## What to do
Within the entries below, the lines from the one with "Persian Gulf worsens" through the one with "chocolate Kisses you can find." are to be set down exactly, both ends kept.

## Material shown

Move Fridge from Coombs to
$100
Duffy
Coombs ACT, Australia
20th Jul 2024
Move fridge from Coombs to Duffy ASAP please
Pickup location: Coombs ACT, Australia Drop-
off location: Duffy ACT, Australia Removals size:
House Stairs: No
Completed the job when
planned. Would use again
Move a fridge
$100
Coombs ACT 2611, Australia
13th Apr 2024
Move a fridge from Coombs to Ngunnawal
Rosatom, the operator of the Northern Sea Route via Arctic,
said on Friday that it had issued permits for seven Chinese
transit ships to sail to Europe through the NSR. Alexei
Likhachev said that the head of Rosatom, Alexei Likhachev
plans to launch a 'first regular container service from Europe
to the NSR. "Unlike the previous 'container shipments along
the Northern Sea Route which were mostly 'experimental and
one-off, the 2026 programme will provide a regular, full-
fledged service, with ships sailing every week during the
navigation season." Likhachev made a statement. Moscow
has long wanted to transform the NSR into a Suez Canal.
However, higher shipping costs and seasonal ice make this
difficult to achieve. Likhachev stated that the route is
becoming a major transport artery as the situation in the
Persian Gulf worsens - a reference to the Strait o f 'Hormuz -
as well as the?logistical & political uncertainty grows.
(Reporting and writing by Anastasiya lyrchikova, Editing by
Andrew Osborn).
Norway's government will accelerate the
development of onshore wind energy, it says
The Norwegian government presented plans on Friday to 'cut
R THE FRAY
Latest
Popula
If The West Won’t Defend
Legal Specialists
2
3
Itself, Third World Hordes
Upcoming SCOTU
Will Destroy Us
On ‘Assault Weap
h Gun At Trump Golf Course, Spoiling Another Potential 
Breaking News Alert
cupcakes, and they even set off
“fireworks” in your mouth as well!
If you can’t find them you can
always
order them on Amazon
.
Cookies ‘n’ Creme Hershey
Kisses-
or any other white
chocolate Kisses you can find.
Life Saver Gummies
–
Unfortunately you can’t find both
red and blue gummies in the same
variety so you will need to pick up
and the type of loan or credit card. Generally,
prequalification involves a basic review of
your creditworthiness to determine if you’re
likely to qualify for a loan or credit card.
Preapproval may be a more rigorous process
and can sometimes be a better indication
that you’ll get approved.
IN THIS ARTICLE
* * *
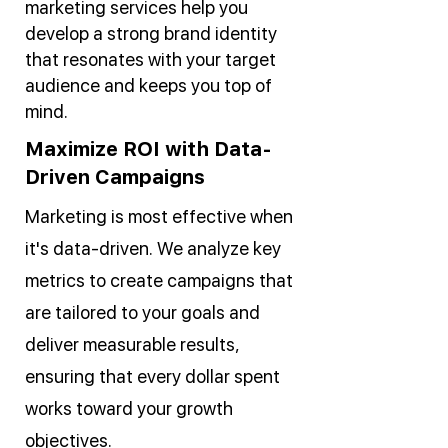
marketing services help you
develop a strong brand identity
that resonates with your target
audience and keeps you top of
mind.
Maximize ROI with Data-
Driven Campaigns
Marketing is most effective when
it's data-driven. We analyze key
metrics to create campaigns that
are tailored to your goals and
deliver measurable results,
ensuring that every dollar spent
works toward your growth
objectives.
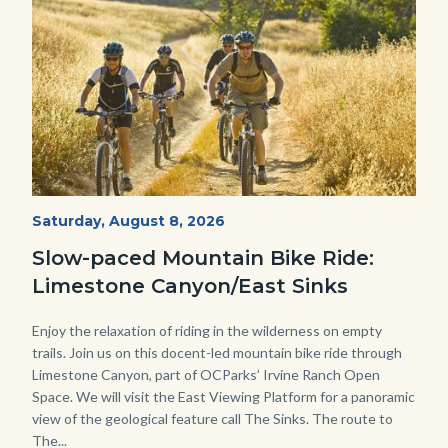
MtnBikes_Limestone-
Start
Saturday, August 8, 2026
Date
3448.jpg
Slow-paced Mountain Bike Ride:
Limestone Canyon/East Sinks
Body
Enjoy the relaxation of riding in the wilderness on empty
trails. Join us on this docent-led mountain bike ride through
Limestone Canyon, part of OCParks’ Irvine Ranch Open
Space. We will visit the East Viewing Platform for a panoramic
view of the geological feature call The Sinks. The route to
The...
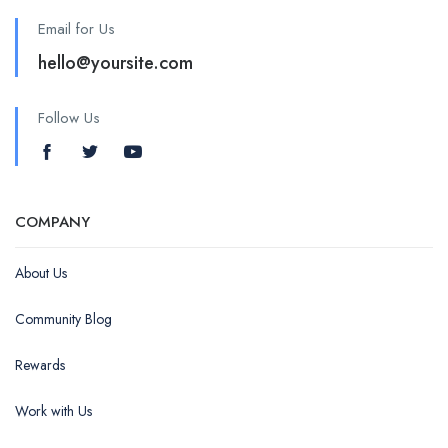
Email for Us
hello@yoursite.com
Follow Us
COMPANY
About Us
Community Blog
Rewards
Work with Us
...
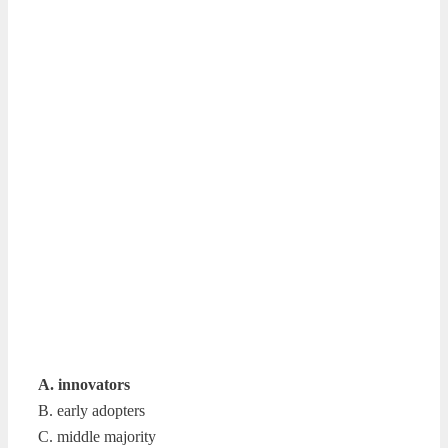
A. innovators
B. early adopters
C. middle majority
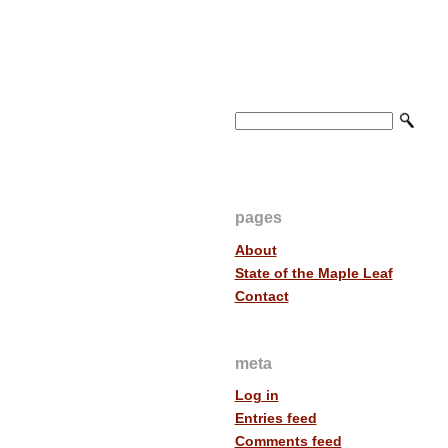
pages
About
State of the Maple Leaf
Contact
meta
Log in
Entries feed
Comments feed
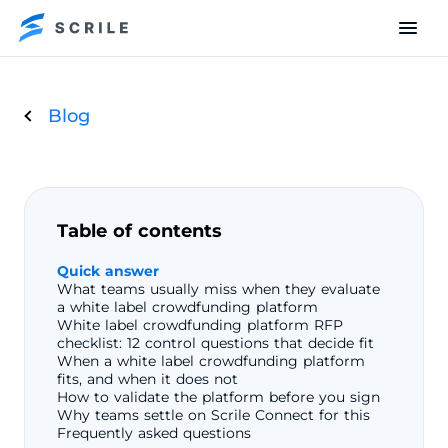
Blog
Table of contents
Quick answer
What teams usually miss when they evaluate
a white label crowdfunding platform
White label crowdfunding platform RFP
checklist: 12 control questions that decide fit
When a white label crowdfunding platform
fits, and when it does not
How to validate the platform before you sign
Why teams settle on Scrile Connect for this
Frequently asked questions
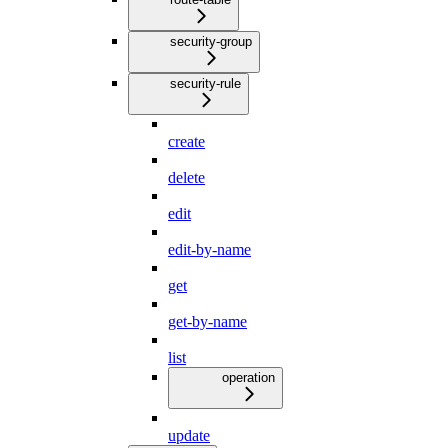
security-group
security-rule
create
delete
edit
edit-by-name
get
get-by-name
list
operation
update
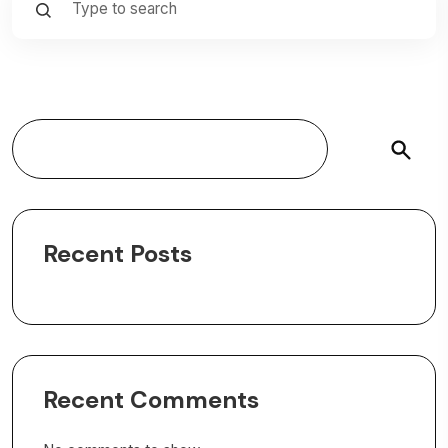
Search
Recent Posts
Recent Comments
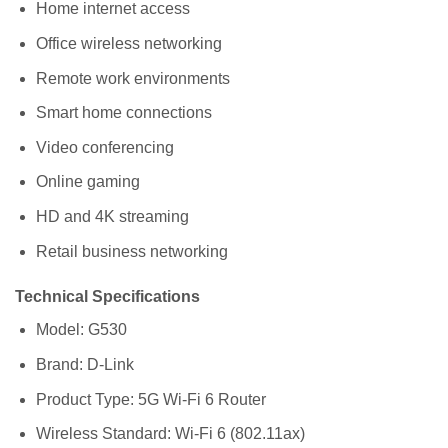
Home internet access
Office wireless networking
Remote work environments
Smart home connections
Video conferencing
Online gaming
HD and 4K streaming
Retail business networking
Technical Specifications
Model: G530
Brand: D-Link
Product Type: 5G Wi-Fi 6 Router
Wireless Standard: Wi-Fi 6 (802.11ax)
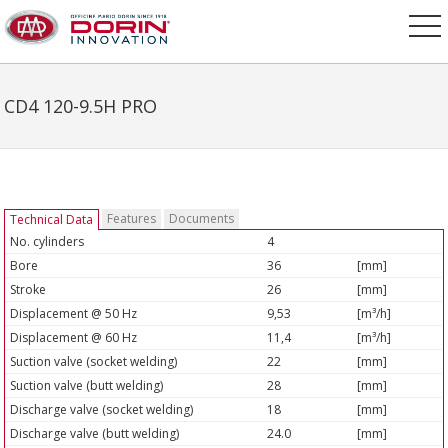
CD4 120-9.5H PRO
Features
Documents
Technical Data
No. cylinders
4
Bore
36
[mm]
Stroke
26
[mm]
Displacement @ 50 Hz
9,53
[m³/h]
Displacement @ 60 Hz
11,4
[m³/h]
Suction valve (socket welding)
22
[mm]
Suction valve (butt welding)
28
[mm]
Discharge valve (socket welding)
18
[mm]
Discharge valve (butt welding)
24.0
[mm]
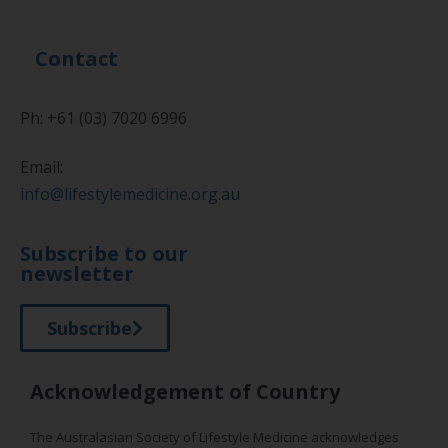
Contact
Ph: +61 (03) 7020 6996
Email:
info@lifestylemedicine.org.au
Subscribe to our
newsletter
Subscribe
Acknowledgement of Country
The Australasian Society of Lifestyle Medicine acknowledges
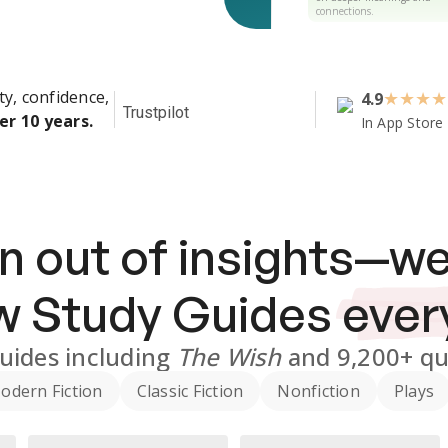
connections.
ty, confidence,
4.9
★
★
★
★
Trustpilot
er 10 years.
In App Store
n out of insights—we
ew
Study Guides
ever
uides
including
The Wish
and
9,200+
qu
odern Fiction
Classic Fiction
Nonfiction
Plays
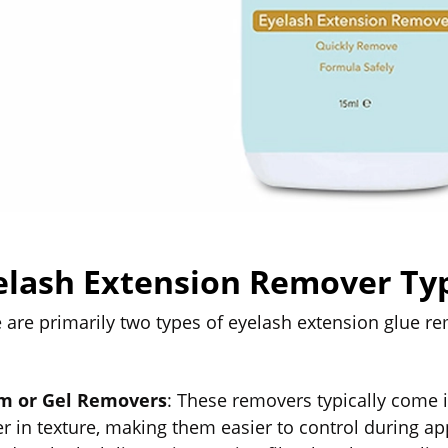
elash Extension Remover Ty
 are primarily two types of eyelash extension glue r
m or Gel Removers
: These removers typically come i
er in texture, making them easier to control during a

## Worked solution
Persian Gulf worsens - a reference to the Strait o f 'Hormuz -
as well as the?logistical & political uncertainty grows.
(Reporting and writing by Anastasiya lyrchikova, Editing by
Andrew Osborn).
Norway's government will accelerate the
development of onshore wind energy, it says
The Norwegian government presented plans on Friday to 'cut
R THE FRAY
Latest
Popula
If The West Won’t Defend
Legal Specialists
2
3
Itself, Third World Hordes
Upcoming SCOTU
Will Destroy Us
On ‘Assault Weap
h Gun At Trump Golf Course, Spoiling Another Potential 
Breaking News Alert
cupcakes, and they even set off
“fireworks” in your mouth as well!
If you can’t find them you can
always
order them on Amazon
.
Cookies ‘n’ Creme Hershey
Kisses-
or any other white
chocolate Kisses you can find.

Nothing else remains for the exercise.